Could you copy every line from the material below in which "Ford" appears?

[Start of section]

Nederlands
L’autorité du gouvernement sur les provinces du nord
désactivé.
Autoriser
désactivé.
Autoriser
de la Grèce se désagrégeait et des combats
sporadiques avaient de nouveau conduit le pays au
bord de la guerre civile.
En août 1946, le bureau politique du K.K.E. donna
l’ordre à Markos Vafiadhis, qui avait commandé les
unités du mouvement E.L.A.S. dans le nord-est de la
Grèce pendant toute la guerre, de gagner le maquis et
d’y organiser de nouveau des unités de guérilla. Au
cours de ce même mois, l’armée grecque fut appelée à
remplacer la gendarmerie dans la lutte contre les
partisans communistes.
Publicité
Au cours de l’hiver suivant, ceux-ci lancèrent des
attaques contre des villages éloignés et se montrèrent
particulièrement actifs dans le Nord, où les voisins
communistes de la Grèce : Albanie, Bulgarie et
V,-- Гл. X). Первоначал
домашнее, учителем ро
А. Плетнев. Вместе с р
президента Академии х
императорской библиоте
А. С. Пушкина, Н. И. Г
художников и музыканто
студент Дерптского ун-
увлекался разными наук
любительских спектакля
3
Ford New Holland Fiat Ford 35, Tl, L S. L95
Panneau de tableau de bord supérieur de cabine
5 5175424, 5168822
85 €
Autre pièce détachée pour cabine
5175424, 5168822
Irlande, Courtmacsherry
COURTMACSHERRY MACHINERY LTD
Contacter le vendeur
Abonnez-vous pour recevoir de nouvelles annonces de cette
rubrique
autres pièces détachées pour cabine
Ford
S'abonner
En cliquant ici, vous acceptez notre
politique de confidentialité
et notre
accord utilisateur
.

[End of section]

- Task solution:
Ford New Holland Fiat Ford 35, Tl, L S. L95
Ford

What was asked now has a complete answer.